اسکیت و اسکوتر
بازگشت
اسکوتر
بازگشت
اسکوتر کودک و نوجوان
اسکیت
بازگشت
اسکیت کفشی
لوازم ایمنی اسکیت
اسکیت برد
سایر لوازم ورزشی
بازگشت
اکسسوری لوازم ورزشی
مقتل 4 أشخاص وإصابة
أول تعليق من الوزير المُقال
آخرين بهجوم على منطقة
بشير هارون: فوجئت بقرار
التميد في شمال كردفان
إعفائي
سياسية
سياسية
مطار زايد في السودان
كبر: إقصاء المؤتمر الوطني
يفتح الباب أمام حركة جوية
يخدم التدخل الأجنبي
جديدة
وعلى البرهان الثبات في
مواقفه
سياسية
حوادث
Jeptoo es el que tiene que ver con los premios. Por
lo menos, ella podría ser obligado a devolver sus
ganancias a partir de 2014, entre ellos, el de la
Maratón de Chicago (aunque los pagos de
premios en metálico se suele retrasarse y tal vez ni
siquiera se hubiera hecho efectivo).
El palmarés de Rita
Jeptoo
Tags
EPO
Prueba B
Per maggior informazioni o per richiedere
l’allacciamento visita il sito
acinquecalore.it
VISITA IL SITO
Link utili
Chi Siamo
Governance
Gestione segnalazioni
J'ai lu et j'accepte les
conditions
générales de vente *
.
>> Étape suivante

◆ ◆ ◆ ◆ ◆

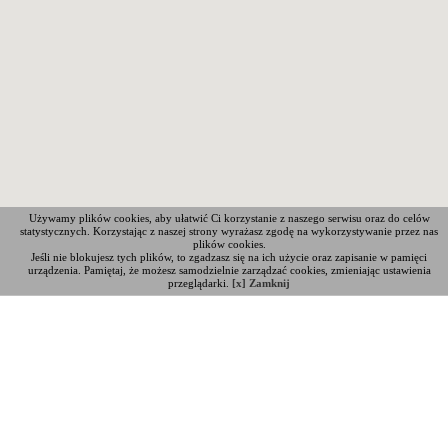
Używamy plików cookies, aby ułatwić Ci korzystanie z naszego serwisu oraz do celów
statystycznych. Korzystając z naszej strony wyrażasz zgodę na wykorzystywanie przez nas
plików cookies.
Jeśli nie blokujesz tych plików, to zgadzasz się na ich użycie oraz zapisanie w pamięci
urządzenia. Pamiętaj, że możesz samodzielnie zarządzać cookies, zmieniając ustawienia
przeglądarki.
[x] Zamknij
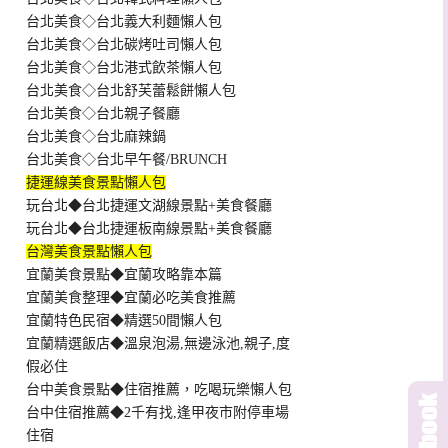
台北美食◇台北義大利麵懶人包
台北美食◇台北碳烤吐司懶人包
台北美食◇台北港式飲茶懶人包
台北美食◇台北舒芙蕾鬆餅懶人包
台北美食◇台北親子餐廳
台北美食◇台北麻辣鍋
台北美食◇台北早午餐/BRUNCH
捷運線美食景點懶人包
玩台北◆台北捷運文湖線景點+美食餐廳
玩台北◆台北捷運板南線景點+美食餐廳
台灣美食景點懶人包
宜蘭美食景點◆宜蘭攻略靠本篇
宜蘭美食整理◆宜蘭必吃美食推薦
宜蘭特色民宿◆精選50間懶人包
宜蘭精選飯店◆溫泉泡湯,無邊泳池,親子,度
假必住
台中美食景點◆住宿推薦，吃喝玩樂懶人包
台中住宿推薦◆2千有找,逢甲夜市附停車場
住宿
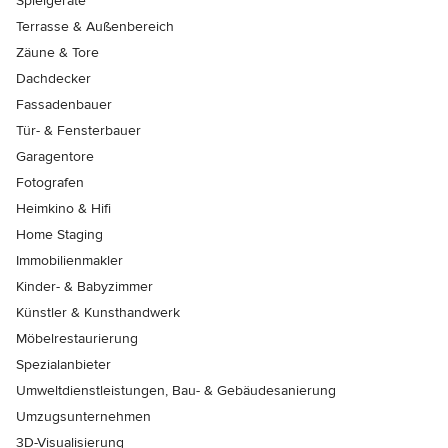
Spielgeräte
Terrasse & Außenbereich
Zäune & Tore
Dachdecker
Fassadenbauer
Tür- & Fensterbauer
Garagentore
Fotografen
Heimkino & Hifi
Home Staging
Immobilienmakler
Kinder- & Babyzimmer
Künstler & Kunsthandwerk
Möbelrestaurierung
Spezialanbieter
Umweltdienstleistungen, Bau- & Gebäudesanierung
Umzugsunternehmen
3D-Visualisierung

◆ ◆ ◆ ◆ ◆

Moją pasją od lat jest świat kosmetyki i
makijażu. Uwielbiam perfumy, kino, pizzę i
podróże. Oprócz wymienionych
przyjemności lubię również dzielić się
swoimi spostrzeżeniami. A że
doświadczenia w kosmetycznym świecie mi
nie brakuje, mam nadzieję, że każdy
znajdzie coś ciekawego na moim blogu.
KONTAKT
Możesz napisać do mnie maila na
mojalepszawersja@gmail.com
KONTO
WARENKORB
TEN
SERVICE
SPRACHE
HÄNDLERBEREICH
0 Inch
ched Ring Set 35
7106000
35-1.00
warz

◆ ◆ ◆ ◆ ◆

## Assignment
Among the entries above, find the line with "宜蘭特色民宿◆精選50間懶人包" and repeat exactly from there through the line with "3D-Visualisierung", leaving out the pictures.

## Result for this task
宜蘭特色民宿◆精選50間懶人包
宜蘭精選飯店◆溫泉泡湯,無邊泳池,親子,度
假必住
台中美食景點◆住宿推薦，吃喝玩樂懶人包
台中住宿推薦◆2千有找,逢甲夜市附停車場
住宿
Spielgeräte
Terrasse & Außenbereich
Zäune & Tore
Dachdecker
Fassadenbauer
Tür- & Fensterbauer
Garagentore
Fotografen
Heimkino & Hifi
Home Staging
Immobilienmakler
Kinder- & Babyzimmer
Künstler & Kunsthandwerk
Möbelrestaurierung
Spezialanbieter
Umweltdienstleistungen, Bau- & Gebäudesanierung
Umzugsunternehmen
3D-Visualisierung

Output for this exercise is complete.